'''

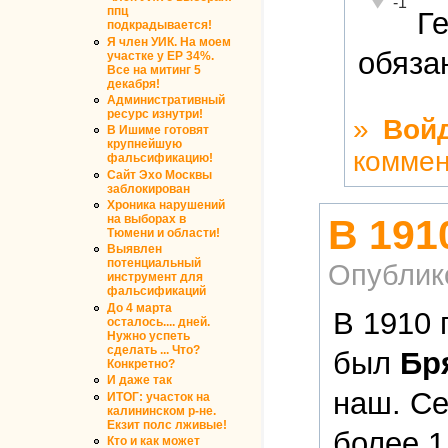
-1
ппц
Г
подкрадывается!
Я член УИК. На моем
обязан
участке у ЕР 34%.
Все на митинг 5
декабря!
Административный
ресурс изнутри!
»
Вой
В Ишиме готовят
крупнейшую
коммен
фальсификацию!
Сайт Эхо Москвы
заблокирован
Хроника нарушений
В 191
на выборах в
Тюмени и области!
Выявлен
потенциальный
Опублик
инструмент для
фальсификаций
До 4 марта
В 1910 
осталось.... дней.
Нужно успеть
сделать ... Что?
был
Бр
Конкретно?
И даже так
наш. Се
ИТОГ: участок на
калининском р-не.
Екзит полс лживые!
более 1
Кто и как может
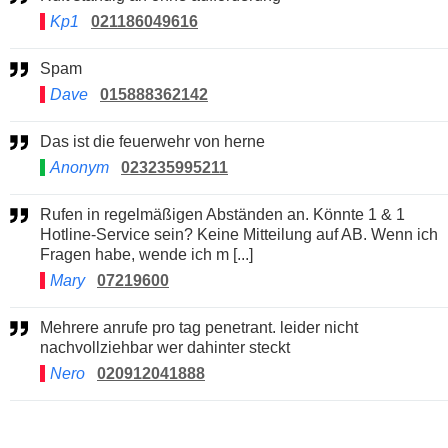
Kp1
021186049616
Spam
Dave
015888362142
Das ist die feuerwehr von herne
Anonym
023235995211
Rufen in regelmäßigen Abständen an. Könnte 1 & 1
Hotline-Service sein? Keine Mitteilung auf AB. Wenn ich
Fragen habe, wende ich m [...]
Mary
07219600
Mehrere anrufe pro tag penetrant. leider nicht
nachvollziehbar wer dahinter steckt
Nero
020912041888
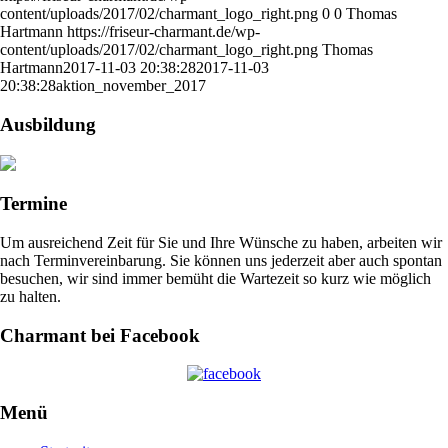
content/uploads/2017/02/charmant_logo_right.png
0
0
Thomas
Hartmann
https://friseur-charmant.de/wp-
content/uploads/2017/02/charmant_logo_right.png
Thomas
Hartmann
2017-11-03 20:38:28
2017-11-03
20:38:28
aktion_november_2017
Ausbildung
Termine
Um ausreichend Zeit für Sie und Ihre Wünsche zu haben, arbeiten wir
nach Terminvereinbarung. Sie können uns jederzeit aber auch spontan
besuchen, wir sind immer bemüht die Wartezeit so kurz wie möglich
zu halten.
Charmant bei Facebook
Menü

'''

What you should do: Each entry above should be restated word for word, though no picture may appear in the copy.

Task result:
-1
ппц
Г
подкрадывается!
Я член УИК. На моем
обязан
участке у ЕР 34%.
Все на митинг 5
декабря!
Административный
ресурс изнутри!
»
Вой
В Ишиме готовят
крупнейшую
коммен
фальсификацию!
Сайт Эхо Москвы
заблокирован
Хроника нарушений
В 191
на выборах в
Тюмени и области!
Выявлен
потенциальный
Опублик
инструмент для
фальсификаций
До 4 марта
В 1910 
осталось.... дней.
Нужно успеть
сделать ... Что?
был
Бр
Конкретно?
И даже так
наш. Се
ИТОГ: участок на
калининском р-не.
Екзит полс лживые!
более 1
Кто и как может
Kp1
021186049616
Spam
Dave
015888362142
Das ist die feuerwehr von herne
Anonym
023235995211
Rufen in regelmäßigen Abständen an. Könnte 1 & 1
Hotline-Service sein? Keine Mitteilung auf AB. Wenn ich
Fragen habe, wende ich m [...]
Mary
07219600
Mehrere anrufe pro tag penetrant. leider nicht
nachvollziehbar wer dahinter steckt
Nero
020912041888
content/uploads/2017/02/charmant_logo_right.png
0
0
Thomas
Hartmann
https://friseur-charmant.de/wp-
content/uploads/2017/02/charmant_logo_right.png
Thomas
Hartmann
2017-11-03 20:38:28
2017-11-03
20:38:28
aktion_november_2017
Ausbildung
Termine
Um ausreichend Zeit für Sie und Ihre Wünsche zu haben, arbeiten wir
nach Terminvereinbarung. Sie können uns jederzeit aber auch spontan
besuchen, wir sind immer bemüht die Wartezeit so kurz wie möglich
zu halten.
Charmant bei Facebook
Menü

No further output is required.